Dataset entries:
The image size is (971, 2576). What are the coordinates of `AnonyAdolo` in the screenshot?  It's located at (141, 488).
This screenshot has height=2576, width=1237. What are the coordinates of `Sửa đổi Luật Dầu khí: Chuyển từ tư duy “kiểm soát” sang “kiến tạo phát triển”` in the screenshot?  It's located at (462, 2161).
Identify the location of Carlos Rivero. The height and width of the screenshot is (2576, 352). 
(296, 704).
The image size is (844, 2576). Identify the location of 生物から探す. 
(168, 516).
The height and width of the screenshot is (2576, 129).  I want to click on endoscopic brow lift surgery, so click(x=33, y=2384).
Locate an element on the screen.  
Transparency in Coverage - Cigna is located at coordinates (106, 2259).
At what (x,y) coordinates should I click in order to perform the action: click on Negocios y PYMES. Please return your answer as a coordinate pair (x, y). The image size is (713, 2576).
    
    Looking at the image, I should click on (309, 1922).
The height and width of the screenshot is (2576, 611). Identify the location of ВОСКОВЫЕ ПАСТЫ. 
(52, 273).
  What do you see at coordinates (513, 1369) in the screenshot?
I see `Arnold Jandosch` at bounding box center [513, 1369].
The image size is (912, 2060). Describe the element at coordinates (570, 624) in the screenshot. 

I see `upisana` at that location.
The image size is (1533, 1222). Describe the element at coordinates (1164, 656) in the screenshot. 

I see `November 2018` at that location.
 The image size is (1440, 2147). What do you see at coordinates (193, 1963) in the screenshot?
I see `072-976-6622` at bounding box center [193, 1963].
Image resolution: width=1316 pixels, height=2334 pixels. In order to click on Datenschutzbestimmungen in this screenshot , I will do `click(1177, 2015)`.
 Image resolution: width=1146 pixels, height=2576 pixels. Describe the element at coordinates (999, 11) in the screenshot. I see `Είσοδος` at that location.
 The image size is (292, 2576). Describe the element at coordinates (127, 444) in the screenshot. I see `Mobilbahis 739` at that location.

**Exercise instructions**
When you reach the line containing "Image resolution: width=1316" in the data above, retype it and each line after it through the final one, exactly as written.

**Answer**
Image resolution: width=1316 pixels, height=2334 pixels. In order to click on Datenschutzbestimmungen in this screenshot , I will do `click(1177, 2015)`.
 Image resolution: width=1146 pixels, height=2576 pixels. Describe the element at coordinates (999, 11) in the screenshot. I see `Είσοδος` at that location.
 The image size is (292, 2576). Describe the element at coordinates (127, 444) in the screenshot. I see `Mobilbahis 739` at that location.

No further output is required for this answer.